Exercise aim: In the data below, which lines hold the word "screenshot"? Copy them.

Page layout parsing data:
+ + + +

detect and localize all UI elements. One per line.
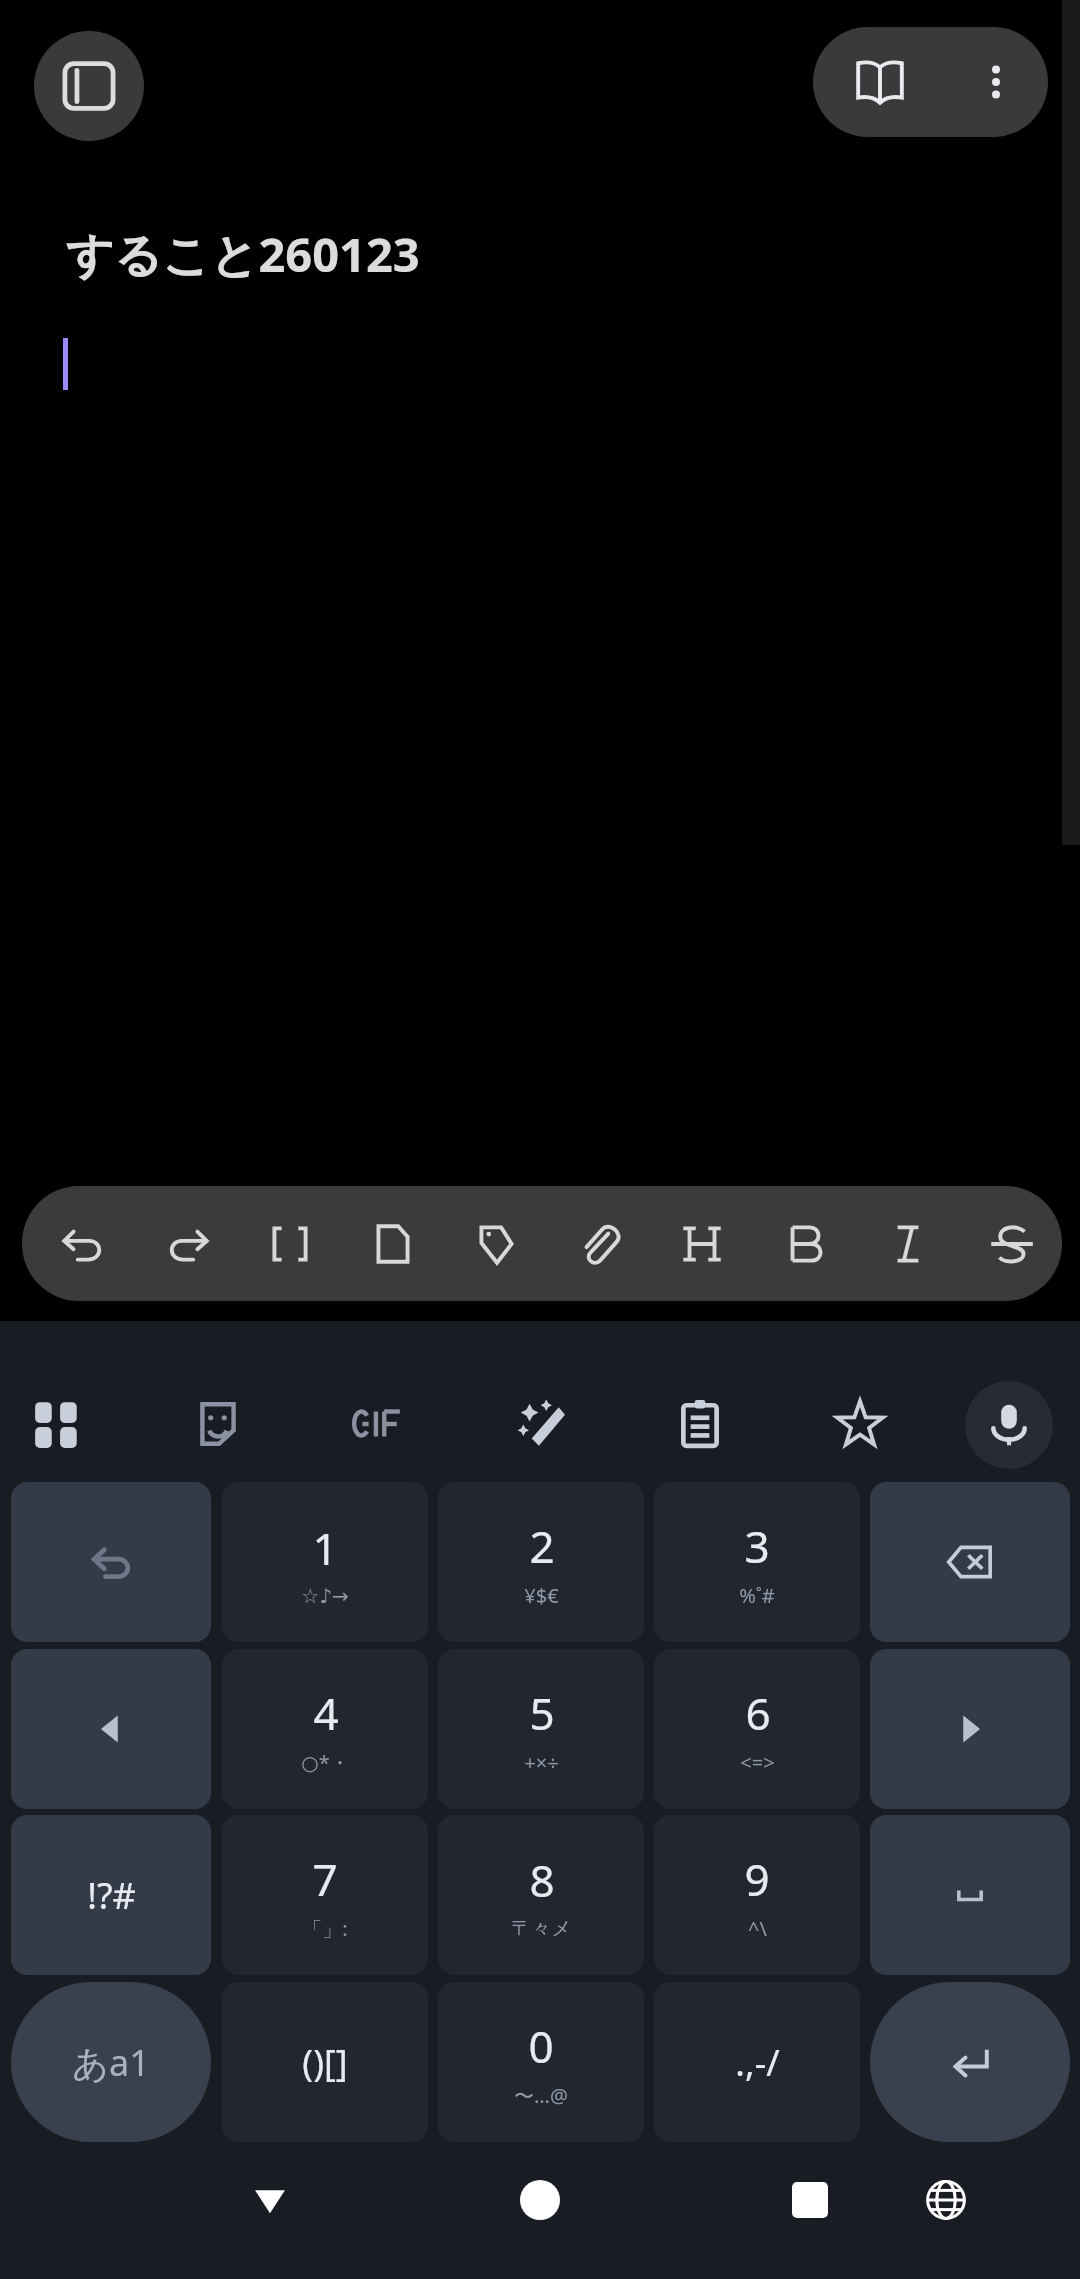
staticText: 5 [529,1683,555,1743]
button[interactable]: New note [345,1194,441,1293]
staticText: 8 [529,1850,555,1910]
button[interactable]: 8 [438,1815,644,1975]
button[interactable]: 2 [438,1482,644,1642]
button[interactable]: Space [870,1815,1070,1975]
button[interactable]: Brackets [242,1194,338,1293]
staticText: ^\ [748,1915,767,1942]
button[interactable]: 3 [654,1482,860,1642]
staticText: ☆♪→ [301,1584,349,1607]
staticText: 3 [744,1516,770,1576]
button[interactable]: 1 [222,1482,428,1642]
button[interactable]: GIF [333,1379,423,1469]
button[interactable]: 5 [438,1649,644,1809]
staticText: ○*・ [301,1749,350,1776]
button[interactable]: Strikethrough [963,1194,1059,1293]
button[interactable]: Change input method [908,2162,984,2238]
button[interactable]: Attach [551,1194,647,1293]
button[interactable]: Heading [654,1194,750,1293]
button[interactable]: Notes list [34,31,144,141]
staticText: <=> [740,1749,775,1776]
staticText: 6 [745,1683,771,1743]
button[interactable]: 4 [222,1649,428,1809]
button[interactable]: 9 [654,1815,860,1975]
button[interactable]: Undo [11,1482,211,1642]
button[interactable]: !?# [11,1815,211,1975]
button[interactable]: Reading mode [825,27,935,137]
button[interactable]: Bold [757,1194,853,1293]
button[interactable]: Voice input [965,1381,1053,1469]
staticText: +×÷ [524,1749,559,1776]
staticText: 0 [528,2016,554,2076]
staticText: 「」: [302,1915,348,1942]
button[interactable]: ()[] [222,1982,428,2142]
staticText: あa1 [72,2038,150,2087]
button[interactable]: Enter [870,1982,1070,2142]
staticText: !?# [87,1871,136,1920]
button[interactable]: Redo [139,1194,235,1293]
staticText: 〒々メ [511,1916,572,1941]
button[interactable]: More options [943,27,1048,137]
button[interactable]: Home [502,2162,578,2238]
button[interactable]: 6 [654,1649,860,1809]
button[interactable]: Favorites [815,1379,905,1469]
staticText: ()[] [302,2038,348,2087]
staticText: 2 [529,1516,555,1576]
button[interactable]: 0 [438,1982,644,2142]
staticText: 〜…@ [514,2082,568,2109]
staticText: %˚# [739,1582,775,1609]
button[interactable]: Tag [448,1194,544,1293]
button[interactable]: Write assist [495,1379,585,1469]
staticText: すること260123 [66,222,420,286]
staticText: .,-/ [735,2038,780,2087]
button[interactable]: Italic [860,1194,956,1293]
button[interactable]: Delete [870,1482,1070,1642]
button[interactable]: Stickers [173,1379,263,1469]
button[interactable]: Cursor left [11,1649,211,1809]
button[interactable]: Cursor right [870,1649,1070,1809]
button[interactable]: Undo [36,1194,132,1293]
staticText: 9 [744,1849,770,1909]
staticText: 1 [312,1518,338,1578]
button[interactable]: Hide keyboard [232,2162,308,2238]
staticText: 7 [312,1849,338,1909]
button[interactable]: あa1 [11,1982,211,2142]
button[interactable]: .,-/ [654,1982,860,2142]
staticText: ¥$€ [524,1582,559,1609]
button[interactable]: Recents [772,2162,848,2238]
staticText: 4 [313,1683,339,1743]
button[interactable]: Clipboard [655,1379,745,1469]
button[interactable]: 7 [222,1815,428,1975]
button[interactable]: Keyboard modes [13,1379,103,1469]
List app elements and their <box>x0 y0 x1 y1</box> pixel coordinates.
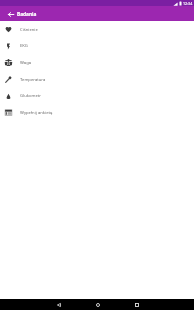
staticText: 12:34 <box>183 1 193 6</box>
button[interactable]: Ciśnienie <box>0 21 194 38</box>
staticText: Wypełnij ankietę <box>20 110 53 116</box>
button[interactable]: Glukometr <box>0 88 194 104</box>
staticText: Badania <box>17 11 37 18</box>
staticText: Glukometr <box>20 93 42 99</box>
staticText: EKG <box>20 43 28 49</box>
button[interactable]: Wypełnij ankietę <box>0 104 194 121</box>
button[interactable]: Back <box>44 299 73 310</box>
button[interactable]: Waga <box>0 54 194 71</box>
staticText: Ciśnienie <box>20 27 38 33</box>
button[interactable]: EKG <box>0 38 194 54</box>
button[interactable]: Home <box>83 299 112 310</box>
staticText: Waga <box>20 60 32 66</box>
button[interactable]: Recent apps <box>122 299 151 310</box>
button[interactable]: Temperatura <box>0 71 194 88</box>
button[interactable]: Navigate up <box>0 6 17 21</box>
staticText: Temperatura <box>20 77 46 83</box>
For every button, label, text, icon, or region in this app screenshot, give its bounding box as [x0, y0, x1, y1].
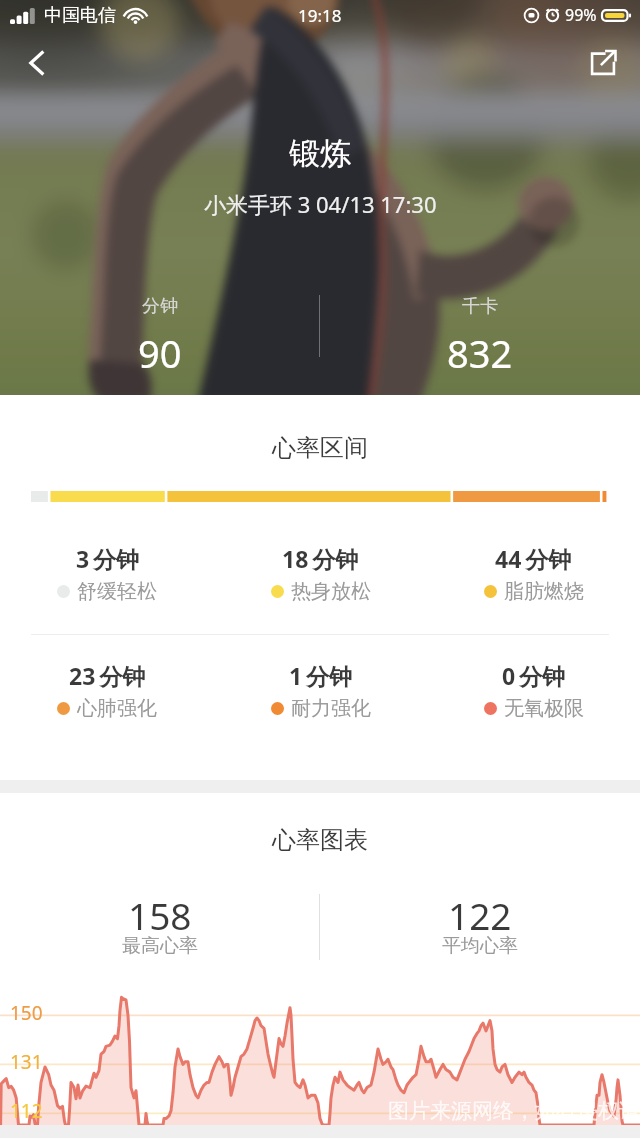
staticText: 千卡 — [462, 295, 498, 318]
staticText: 最高心率 — [122, 934, 198, 958]
staticText: 122 — [448, 890, 512, 940]
staticText: 锻炼 — [289, 134, 351, 173]
staticText: 158 — [128, 890, 192, 940]
staticText: 3 分钟 — [76, 543, 139, 574]
staticText: 99% — [565, 4, 597, 26]
staticText: 18 分钟 — [282, 543, 359, 574]
staticText: 150 — [10, 1000, 43, 1026]
staticText: 平均心率 — [442, 934, 518, 958]
staticText: 热身放松 — [291, 579, 371, 604]
staticText: 112 — [10, 1098, 43, 1124]
staticText: 44 分钟 — [495, 543, 572, 574]
staticText: 心肺强化 — [77, 696, 157, 721]
staticText: 0 分钟 — [502, 660, 565, 691]
button[interactable]: Back — [12, 38, 62, 88]
staticText: 无氧极限 — [504, 696, 584, 721]
staticText: 832 — [447, 327, 513, 379]
staticText: 131 — [10, 1049, 43, 1075]
staticText: 耐力强化 — [291, 696, 371, 721]
staticText: 中国电信 — [44, 4, 116, 27]
staticText: 90 — [138, 327, 182, 379]
staticText: 舒缓轻松 — [77, 579, 157, 604]
staticText: 心率图表 — [0, 825, 640, 855]
staticText: 19:18 — [298, 4, 342, 27]
staticText: 小米手环 3 04/13 17:30 — [204, 189, 437, 219]
staticText: 分钟 — [142, 295, 178, 318]
button[interactable]: Share — [578, 38, 628, 88]
staticText: 心率区间 — [0, 433, 640, 463]
staticText: 1 分钟 — [289, 660, 352, 691]
staticText: 图片来源网络，如有侵权请联系删除 — [388, 1098, 640, 1124]
staticText: 23 分钟 — [69, 660, 146, 691]
staticText: 脂肪燃烧 — [504, 579, 584, 604]
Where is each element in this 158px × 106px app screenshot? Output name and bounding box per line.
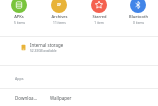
other: Starred	[91, 0, 107, 13]
staticText: Archives	[51, 14, 68, 19]
staticText: Downloa...	[15, 95, 38, 101]
staticText: APKs	[14, 14, 24, 19]
button[interactable]: Wallpaper	[50, 95, 72, 101]
button[interactable]: Bluetooth	[119, 0, 157, 25]
other: Internal storage	[20, 44, 27, 51]
staticText: 0 items	[133, 21, 144, 25]
staticText: 1 item	[94, 21, 104, 25]
staticText: 52.33GB available	[30, 49, 57, 53]
button[interactable]: Downloa...	[15, 95, 38, 101]
other: APKs	[11, 0, 27, 13]
other: Bluetooth	[130, 0, 146, 13]
staticText: Apps	[15, 76, 24, 81]
staticText: Wallpaper	[50, 95, 72, 101]
staticText: Internal storage	[30, 42, 64, 48]
other: Archives	[51, 0, 67, 13]
staticText: ZIP	[57, 3, 61, 7]
button[interactable]: Internal storage	[0, 37, 158, 57]
button[interactable]: APKs	[0, 0, 39, 25]
staticText: Starred	[92, 14, 107, 19]
staticText: 11 items	[53, 21, 66, 25]
staticText: 5 items	[14, 21, 25, 25]
button[interactable]: Archives	[39, 0, 79, 25]
staticText: Bluetooth	[129, 14, 148, 19]
button[interactable]: Starred	[79, 0, 119, 25]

+ + + +

Output:
For every button, label, text, icon, or region in this app screenshot, give its bounding box as [x0, y0, x1, y1].
Where is each element in this 158px × 106px app screenshot? Output name and bounding box per line.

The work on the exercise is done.